It is important to note that we observed small numbers (around 18% at E13.5) of WFs in Meis2 cKO expressing normal placodal and DC markers. These rarely formed WF ‘escapers’ in Meis2 cKO mice had normal WF morphology, because their placode thickness, follicle length, and DC size were comparable between controls and mutants at E12.5-E13.5. WF ‘escapers’ in mutants were probably not sensitive to Wnt1-Cre2-mediated deletion of Meis2. Although immunostaining of MEIS2 in snout sections indicated that Meis2 expression around WF escapers was hardly detectable in mutants, a slight but undetectable expression of Meis2 resulting from incomplete gene deletion might account for normal WF formation. On the other hand, it is also possible that Meis1 paralogue can partially substitute for missing Meis2 in its function in the dermal mesenchyme. Alternatively, Meis2 function in WF development might be restricted to a short time window as each WF develops at different time points along the proximal-distal axis.

Materials and Methods

Mouse strains

Generation of the floxed allele of Meis2 gene (Meis2 ^fl/fl) was described by Machon et al. (2015) ⁶⁰ Meis2^fl/fl strain was crossed with reporter mouse lines R26R-EYFP ^fl/fl (RRID:IMSR JAX006148) before crossing with the Wnt1-Cre2 ³³. This reporter enabled monitoring Cre recombination specificity. Wnt1–Cre2 (RRID:IMSR JAX:022137) was used for specific deletion of the Meis2 ^fl/fl gene in neural crest cells. For lineage tracing experiments, we used Wnt1-Cre2 crossed with mTmG (RRID:IMSR JAX:007676). During embryo harvesting, Cre recombination was checked by monitoring EYFP fluorescence. In very rare cases (1-2 embryos in 10 litters), Cre activity in the whole body was observed, indicating germline recombination. Such animals were removed from the analysis, and their parents were removed from crossing schemes. Neurogenin1 knockout mice were purchased from Jax Lab (RRID:IMSR_JAX:017306). Foxd1-GFP-Cre-ERT2 mice were purchased from Jax Lab (RRID:IMSR_JAX:012464). The presence of the vaginal plug was regarded as the embryonic day 0.5 (E0.5). Pregnant mice were anesthetized using isoflurane gas inhalation and euthanized by cervical dislocation. Embryos were dissected and placed in ice-cold PBS. All mice were genotyped as previously described ⁶⁰. Neurog1 and Foxd1 mutant mice were genotyped according to the Jax protocol. All procedures involving experimental animals were approved by the Institutional Committee for Animal Care and Use (permission #PP-10/2019) with every effort to minimize suffering and the number of animals used. This work did not include human subjects.

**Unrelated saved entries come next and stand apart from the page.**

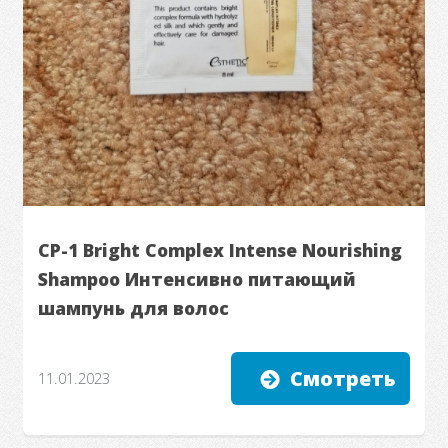
CP-1 Bright Complex Intense Nourishing
Shampoo Интенсивно питающий
шампунь для волос
Смотреть
11.01.2023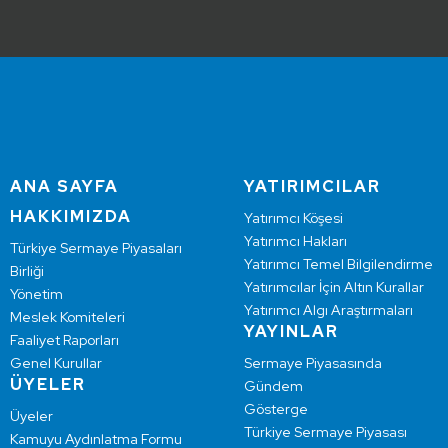
ANA SAYFA
YATIRIMCILAR
HAKKIMIZDA
Yatırımcı Köşesi
Yatırımcı Hakları
Türkiye Sermaye Piyasaları
Yatırımcı Temel Bilgilendirme
Birliği
Yatırımcılar İçin Altın Kurallar
Yönetim
Yatırımcı Algı Araştırmaları
Meslek Komiteleri
YAYINLAR
Faaliyet Raporları
Genel Kurullar
Sermaye Piyasasında
ÜYELER
Gündem
Gösterge
Üyeler
Türkiye Sermaye Piyasası
Kamuyu Aydınlatma Formu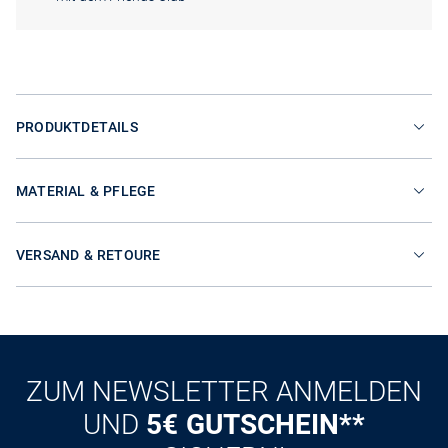
PRODUKTDETAILS
MATERIAL & PFLEGE
VERSAND & RETOURE
ZUM NEWSLETTER ANMELDEN
UND
5€ GUTSCHEIN**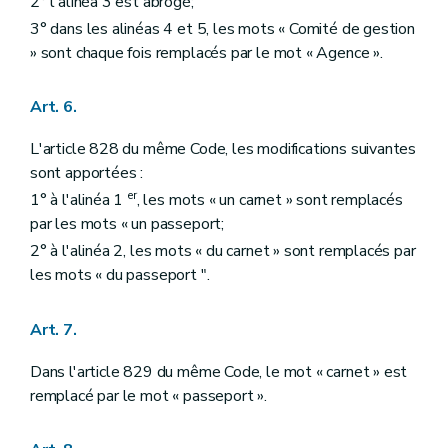
2° l'alinéa 3 est abrogé;
3° dans les alinéas 4 et 5, les mots « Comité de gestion
» sont chaque fois remplacés par le mot « Agence ».
Art. 6.
L'article 828 du même Code, les modifications suivantes
sont apportées :
er
1° à l'alinéa 1
, les mots « un carnet » sont remplacés
par les mots « un passeport;
2° à l'alinéa 2, les mots « du carnet » sont remplacés par
les mots « du passeport ".
Art. 7.
Dans l'article 829 du même Code, le mot « carnet » est
remplacé par le mot « passeport ».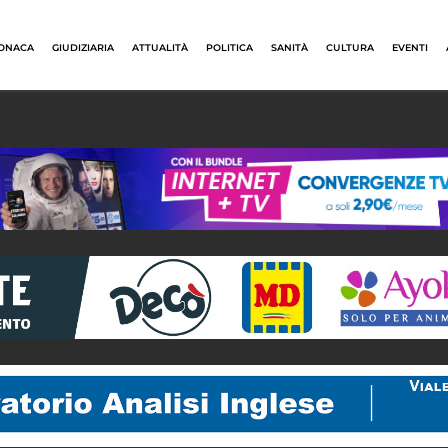
ONACA
GIUDIZIARIA
ATTUALITÀ
POLITICA
SANITÀ
CULTURA
EVENTI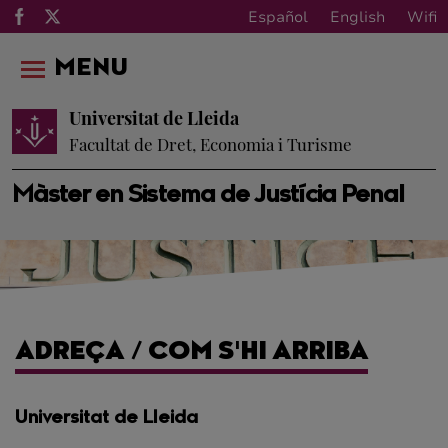
Español
English
Wifi
MENU
Universitat de Lleida
Facultat de Dret, Economia i Turisme
Màster en Sistema de Justícia Penal
ADREÇA / COM S'HI ARRIBA
Universitat de Lleida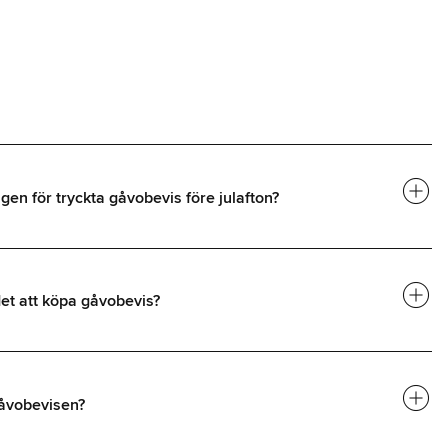
add_circle
gen för tryckta gåvobevis före julafton?
add_circle
et att köpa gåvobevis?
add_circle
åvobevisen?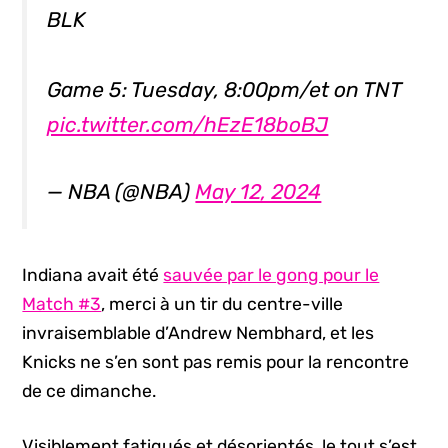
BLK
Game 5: Tuesday, 8:00pm/et on TNT
pic.twitter.com/hEzE18boBJ
— NBA (@NBA)
May 12, 2024
Indiana avait été
sauvée par le gong pour le
Match #3
, merci à un tir du centre-ville
invraisemblable d’Andrew Nembhard, et les
Knicks ne s’en sont pas remis pour la rencontre
de ce dimanche.
Visiblement fatigués et désorientés, le tout s’est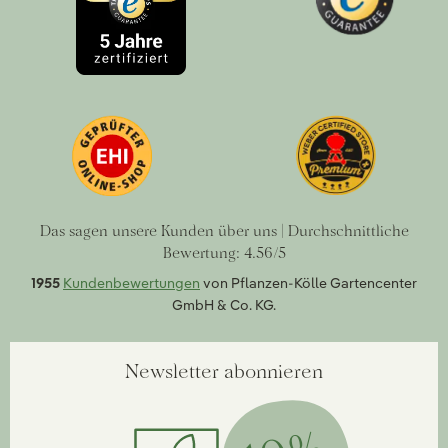
Das sagen unsere Kunden über uns | Durchschnittliche
Bewertung: 4.56/5
1955
Kundenbewertungen
von Pflanzen-Kölle Gartencenter
GmbH & Co. KG.
Newsletter abonnieren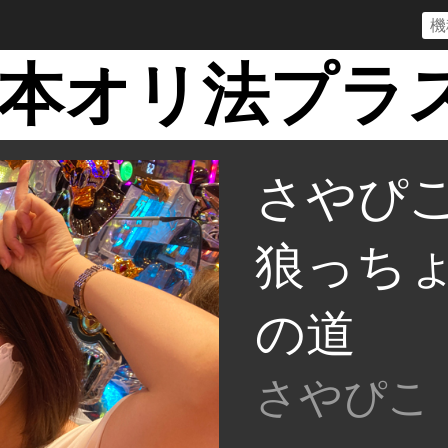
本オリ法プラス2
さやぴこ
狼っち
の道
さやぴこ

Immunohistochemistry and image processing

All embryos used for staining were harvested at either E12.5 or E13.5 embryonic stages, and heads were fixed in 4% paraformaldehyde (PFA) overnight at 4⁰C. After PFA fixation, samples were prepared in three ways. (1) For FFPE staining, after dehydration in ethanol and xylene, samples were embedded in paraffin, and frontal 10-µm sections were prepared. Followed by stepwise rehydration, antigen retrieval in 0.1 M citrate buffer, pH 6.0, under pressure boiling for 12 min was carried out. (2) For cryosection staining, after dehydration in 30% saccharose for 24 hours, samples were embedded in OCT, and 100 µm cryo-sections were obtained. (3) For whole mount staining, whole heads were directly processed to permeabilization and blocking after PFA fixation.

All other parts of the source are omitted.